Supplied material START
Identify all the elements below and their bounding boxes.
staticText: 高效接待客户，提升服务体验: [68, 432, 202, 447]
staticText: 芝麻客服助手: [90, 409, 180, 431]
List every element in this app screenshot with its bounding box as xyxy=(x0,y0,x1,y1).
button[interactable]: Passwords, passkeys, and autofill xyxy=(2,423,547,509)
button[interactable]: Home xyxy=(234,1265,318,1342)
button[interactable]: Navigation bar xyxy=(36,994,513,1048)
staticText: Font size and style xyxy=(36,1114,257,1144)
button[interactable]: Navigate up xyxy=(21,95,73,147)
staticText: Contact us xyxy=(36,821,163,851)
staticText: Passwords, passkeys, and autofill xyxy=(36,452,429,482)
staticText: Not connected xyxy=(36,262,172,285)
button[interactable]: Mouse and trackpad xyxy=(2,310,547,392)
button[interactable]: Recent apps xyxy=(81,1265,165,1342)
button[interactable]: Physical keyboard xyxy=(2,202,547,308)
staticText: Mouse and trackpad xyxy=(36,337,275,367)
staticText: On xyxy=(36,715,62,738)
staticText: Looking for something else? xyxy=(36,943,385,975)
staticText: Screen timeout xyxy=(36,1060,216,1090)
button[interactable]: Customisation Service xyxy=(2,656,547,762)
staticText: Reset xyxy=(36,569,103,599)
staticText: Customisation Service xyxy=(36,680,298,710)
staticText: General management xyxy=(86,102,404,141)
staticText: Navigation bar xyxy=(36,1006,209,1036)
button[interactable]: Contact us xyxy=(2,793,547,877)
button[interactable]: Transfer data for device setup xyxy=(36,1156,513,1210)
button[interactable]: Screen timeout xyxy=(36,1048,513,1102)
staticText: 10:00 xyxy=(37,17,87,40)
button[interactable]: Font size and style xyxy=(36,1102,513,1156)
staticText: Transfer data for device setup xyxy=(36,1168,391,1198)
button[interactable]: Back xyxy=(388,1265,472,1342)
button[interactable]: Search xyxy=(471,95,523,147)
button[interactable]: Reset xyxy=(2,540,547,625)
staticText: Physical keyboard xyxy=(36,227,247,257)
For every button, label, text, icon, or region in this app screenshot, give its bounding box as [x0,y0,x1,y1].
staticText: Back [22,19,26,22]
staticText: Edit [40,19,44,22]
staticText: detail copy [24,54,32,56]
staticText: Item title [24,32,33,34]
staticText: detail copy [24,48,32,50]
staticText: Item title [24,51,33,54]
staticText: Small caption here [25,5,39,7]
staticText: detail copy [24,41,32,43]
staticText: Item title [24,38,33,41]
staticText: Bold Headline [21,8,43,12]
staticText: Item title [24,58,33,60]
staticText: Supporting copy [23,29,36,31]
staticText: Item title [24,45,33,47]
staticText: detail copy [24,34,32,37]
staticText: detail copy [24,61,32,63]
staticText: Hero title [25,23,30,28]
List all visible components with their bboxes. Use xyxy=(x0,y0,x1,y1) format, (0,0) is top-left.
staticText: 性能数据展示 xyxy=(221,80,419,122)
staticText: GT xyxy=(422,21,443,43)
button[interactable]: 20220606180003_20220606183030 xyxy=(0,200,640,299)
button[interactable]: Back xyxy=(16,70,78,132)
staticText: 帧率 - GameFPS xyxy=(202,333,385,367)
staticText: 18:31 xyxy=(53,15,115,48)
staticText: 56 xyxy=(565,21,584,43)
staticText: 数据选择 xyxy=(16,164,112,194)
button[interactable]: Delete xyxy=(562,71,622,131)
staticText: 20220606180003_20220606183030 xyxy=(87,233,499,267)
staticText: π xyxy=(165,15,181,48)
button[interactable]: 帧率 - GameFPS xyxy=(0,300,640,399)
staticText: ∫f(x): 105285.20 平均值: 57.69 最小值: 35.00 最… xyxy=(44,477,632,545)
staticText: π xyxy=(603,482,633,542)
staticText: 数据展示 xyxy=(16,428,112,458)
Supplied material END
### Action item
Please give the count of lines in the listing that include the string "this", with no words around it.

### Completed exercise
2